ACTIVITY: Everything from the line containing "metal y pasión" through the final line of the material is to be restated word for word, and only that.

=== Begin Enclosure ===

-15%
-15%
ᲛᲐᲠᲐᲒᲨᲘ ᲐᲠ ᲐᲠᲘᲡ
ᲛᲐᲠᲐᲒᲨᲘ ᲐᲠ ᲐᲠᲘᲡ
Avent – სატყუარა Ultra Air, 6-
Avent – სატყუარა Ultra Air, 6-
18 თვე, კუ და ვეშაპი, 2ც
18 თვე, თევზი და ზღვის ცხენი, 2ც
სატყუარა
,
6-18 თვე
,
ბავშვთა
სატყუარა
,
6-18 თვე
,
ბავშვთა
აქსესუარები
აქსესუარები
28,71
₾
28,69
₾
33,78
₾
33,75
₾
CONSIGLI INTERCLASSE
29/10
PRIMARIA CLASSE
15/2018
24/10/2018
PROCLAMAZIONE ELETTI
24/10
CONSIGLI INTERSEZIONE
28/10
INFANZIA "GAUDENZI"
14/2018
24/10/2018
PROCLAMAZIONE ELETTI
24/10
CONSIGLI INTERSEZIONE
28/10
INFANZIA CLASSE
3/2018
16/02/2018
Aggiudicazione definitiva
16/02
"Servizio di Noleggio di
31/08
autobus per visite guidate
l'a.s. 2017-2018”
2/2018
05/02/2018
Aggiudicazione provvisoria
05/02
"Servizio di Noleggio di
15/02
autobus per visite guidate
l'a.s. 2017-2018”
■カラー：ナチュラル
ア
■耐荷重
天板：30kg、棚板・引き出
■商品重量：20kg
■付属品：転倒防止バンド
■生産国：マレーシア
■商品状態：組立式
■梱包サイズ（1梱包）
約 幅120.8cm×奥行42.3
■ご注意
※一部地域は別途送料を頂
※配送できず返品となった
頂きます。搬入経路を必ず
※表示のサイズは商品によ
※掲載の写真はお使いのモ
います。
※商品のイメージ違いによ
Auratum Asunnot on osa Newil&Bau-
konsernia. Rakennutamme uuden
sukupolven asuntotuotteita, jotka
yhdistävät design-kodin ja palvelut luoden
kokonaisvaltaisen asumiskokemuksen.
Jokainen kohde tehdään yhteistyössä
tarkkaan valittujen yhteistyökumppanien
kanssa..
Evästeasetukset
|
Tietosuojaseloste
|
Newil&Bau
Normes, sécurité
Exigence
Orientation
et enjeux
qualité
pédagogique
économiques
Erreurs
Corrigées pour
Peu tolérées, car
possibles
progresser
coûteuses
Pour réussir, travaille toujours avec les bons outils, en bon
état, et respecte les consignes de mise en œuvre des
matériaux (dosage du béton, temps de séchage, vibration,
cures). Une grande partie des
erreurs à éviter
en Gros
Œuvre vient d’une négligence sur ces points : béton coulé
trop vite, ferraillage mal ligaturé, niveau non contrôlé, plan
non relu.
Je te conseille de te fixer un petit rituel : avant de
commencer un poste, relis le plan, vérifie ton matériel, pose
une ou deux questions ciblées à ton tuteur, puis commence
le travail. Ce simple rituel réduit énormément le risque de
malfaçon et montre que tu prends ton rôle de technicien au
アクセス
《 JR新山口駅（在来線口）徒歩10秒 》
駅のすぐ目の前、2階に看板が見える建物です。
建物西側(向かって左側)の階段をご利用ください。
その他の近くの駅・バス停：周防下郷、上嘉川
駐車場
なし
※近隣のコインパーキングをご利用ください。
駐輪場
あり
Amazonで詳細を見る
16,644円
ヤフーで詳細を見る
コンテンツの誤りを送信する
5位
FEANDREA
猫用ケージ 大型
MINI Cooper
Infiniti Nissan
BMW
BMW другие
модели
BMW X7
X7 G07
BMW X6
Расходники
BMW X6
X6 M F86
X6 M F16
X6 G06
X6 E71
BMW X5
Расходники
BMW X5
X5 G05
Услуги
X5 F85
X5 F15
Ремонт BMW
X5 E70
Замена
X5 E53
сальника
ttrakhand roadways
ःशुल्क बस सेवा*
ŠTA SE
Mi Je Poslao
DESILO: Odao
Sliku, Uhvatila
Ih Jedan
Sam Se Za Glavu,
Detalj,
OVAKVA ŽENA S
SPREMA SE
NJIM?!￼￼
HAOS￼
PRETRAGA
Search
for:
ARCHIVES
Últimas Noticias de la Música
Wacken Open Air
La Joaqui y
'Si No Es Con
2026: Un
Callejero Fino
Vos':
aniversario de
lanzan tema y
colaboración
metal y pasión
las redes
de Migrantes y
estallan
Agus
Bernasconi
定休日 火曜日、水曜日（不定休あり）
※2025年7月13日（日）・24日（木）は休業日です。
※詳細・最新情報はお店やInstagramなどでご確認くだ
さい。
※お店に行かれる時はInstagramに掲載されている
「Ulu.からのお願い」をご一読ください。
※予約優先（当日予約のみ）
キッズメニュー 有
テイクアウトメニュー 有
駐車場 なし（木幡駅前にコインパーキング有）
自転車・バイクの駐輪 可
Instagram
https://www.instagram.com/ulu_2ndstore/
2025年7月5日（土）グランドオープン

=== End Enclosure ===

EXERCISE OUTPUT:
metal y pasión
las redes
de Migrantes y
estallan
Agus
Bernasconi
定休日 火曜日、水曜日（不定休あり）
※2025年7月13日（日）・24日（木）は休業日です。
※詳細・最新情報はお店やInstagramなどでご確認くだ
さい。
※お店に行かれる時はInstagramに掲載されている
「Ulu.からのお願い」をご一読ください。
※予約優先（当日予約のみ）
キッズメニュー 有
テイクアウトメニュー 有
駐車場 なし（木幡駅前にコインパーキング有）
自転車・バイクの駐輪 可
Instagram
https://www.instagram.com/ulu_2ndstore/
2025年7月5日（土）グランドオープン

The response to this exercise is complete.